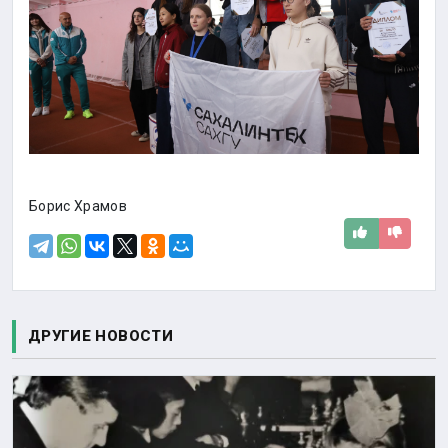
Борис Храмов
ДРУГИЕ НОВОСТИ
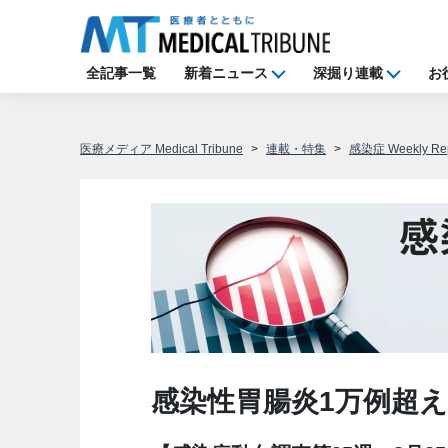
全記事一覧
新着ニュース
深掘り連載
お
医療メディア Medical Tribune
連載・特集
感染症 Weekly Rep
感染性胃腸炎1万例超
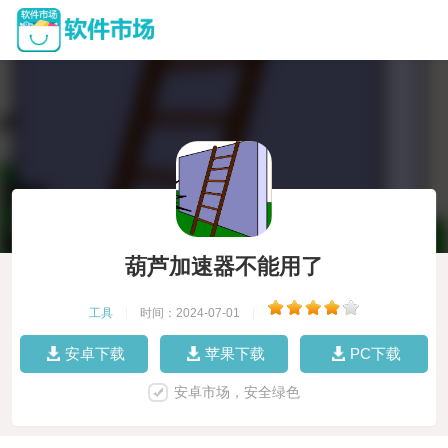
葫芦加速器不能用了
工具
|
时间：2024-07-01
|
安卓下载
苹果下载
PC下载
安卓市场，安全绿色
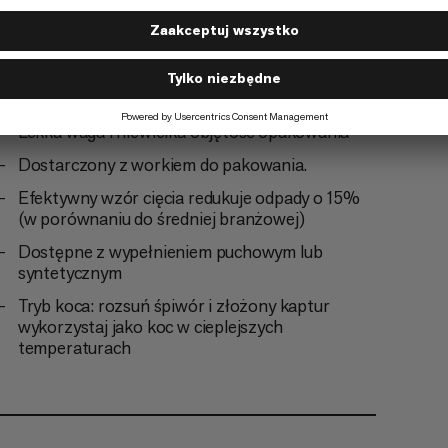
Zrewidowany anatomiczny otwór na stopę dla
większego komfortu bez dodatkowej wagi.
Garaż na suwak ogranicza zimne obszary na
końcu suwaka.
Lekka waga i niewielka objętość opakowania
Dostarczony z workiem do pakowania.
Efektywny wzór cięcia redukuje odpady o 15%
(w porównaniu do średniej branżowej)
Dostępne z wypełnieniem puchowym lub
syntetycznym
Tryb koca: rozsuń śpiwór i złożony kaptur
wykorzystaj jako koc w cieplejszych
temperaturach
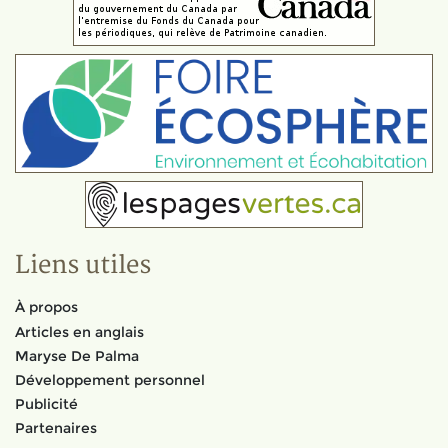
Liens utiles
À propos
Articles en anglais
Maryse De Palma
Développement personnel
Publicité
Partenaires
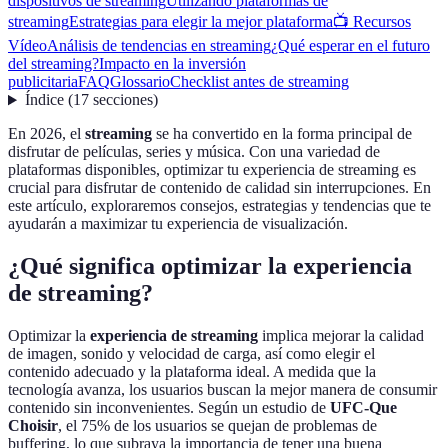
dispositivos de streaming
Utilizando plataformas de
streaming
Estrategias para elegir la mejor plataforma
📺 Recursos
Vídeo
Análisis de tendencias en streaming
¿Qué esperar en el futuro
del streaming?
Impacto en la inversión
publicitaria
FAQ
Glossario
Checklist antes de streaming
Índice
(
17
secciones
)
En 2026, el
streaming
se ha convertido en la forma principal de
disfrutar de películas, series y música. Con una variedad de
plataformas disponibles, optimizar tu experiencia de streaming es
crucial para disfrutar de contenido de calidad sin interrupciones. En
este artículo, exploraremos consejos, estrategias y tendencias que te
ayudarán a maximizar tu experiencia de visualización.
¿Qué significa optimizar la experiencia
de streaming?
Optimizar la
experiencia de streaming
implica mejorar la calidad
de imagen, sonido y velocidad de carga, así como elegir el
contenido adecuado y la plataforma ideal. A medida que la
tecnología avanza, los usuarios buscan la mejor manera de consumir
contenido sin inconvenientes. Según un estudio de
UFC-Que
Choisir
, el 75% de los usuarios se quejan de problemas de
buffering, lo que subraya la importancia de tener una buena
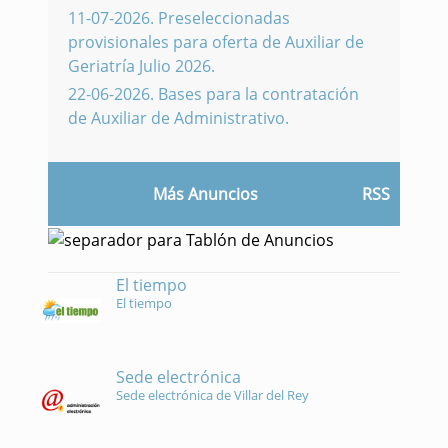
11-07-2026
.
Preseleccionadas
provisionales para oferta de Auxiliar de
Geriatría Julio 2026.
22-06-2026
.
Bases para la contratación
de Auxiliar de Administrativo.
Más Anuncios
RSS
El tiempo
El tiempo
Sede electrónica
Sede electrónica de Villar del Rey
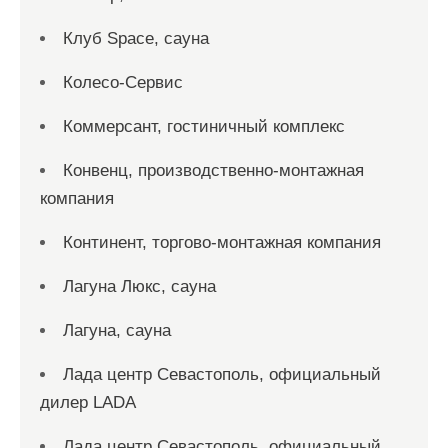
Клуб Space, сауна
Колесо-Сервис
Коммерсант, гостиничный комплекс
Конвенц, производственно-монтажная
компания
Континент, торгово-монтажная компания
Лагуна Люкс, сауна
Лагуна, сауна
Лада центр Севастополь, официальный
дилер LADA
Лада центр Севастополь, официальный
...
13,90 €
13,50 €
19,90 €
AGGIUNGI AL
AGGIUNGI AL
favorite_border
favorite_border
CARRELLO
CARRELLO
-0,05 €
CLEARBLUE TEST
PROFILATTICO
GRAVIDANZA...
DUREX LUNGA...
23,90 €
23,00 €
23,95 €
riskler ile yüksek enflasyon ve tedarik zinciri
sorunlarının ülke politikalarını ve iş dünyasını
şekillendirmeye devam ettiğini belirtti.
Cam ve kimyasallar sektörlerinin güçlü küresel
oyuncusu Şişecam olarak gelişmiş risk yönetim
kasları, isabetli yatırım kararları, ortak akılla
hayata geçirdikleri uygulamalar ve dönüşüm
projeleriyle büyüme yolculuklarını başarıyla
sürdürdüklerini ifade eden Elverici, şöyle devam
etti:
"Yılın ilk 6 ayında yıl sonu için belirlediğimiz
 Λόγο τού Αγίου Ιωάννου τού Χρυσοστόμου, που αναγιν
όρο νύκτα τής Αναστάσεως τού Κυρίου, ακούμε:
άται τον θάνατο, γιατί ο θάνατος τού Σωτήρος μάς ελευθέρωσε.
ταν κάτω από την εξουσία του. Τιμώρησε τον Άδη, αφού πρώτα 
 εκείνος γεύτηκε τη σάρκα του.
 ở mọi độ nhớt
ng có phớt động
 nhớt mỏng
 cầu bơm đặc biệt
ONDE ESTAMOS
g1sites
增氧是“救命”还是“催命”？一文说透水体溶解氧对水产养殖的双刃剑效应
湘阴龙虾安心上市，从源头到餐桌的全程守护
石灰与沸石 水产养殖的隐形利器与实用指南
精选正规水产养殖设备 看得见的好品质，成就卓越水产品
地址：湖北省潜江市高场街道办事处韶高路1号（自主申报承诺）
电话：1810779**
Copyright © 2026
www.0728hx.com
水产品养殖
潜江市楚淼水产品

ASSIGNMENT: Only the lines above from the line containing "Análisis de tendencias en streaming" through the line containing "implica mejorar la calidad" should be retyped, exactly and with both ends included.

REPLY:
Análisis de tendencias en streaming
¿Qué esperar en el futuro
del streaming?
Impacto en la inversión
publicitaria
FAQ
Glossario
Checklist antes de streaming
Índice
(
17
secciones
)
En 2026, el
streaming
se ha convertido en la forma principal de
disfrutar de películas, series y música. Con una variedad de
plataformas disponibles, optimizar tu experiencia de streaming es
crucial para disfrutar de contenido de calidad sin interrupciones. En
este artículo, exploraremos consejos, estrategias y tendencias que te
ayudarán a maximizar tu experiencia de visualización.
¿Qué significa optimizar la experiencia
de streaming?
Optimizar la
experiencia de streaming
implica mejorar la calidad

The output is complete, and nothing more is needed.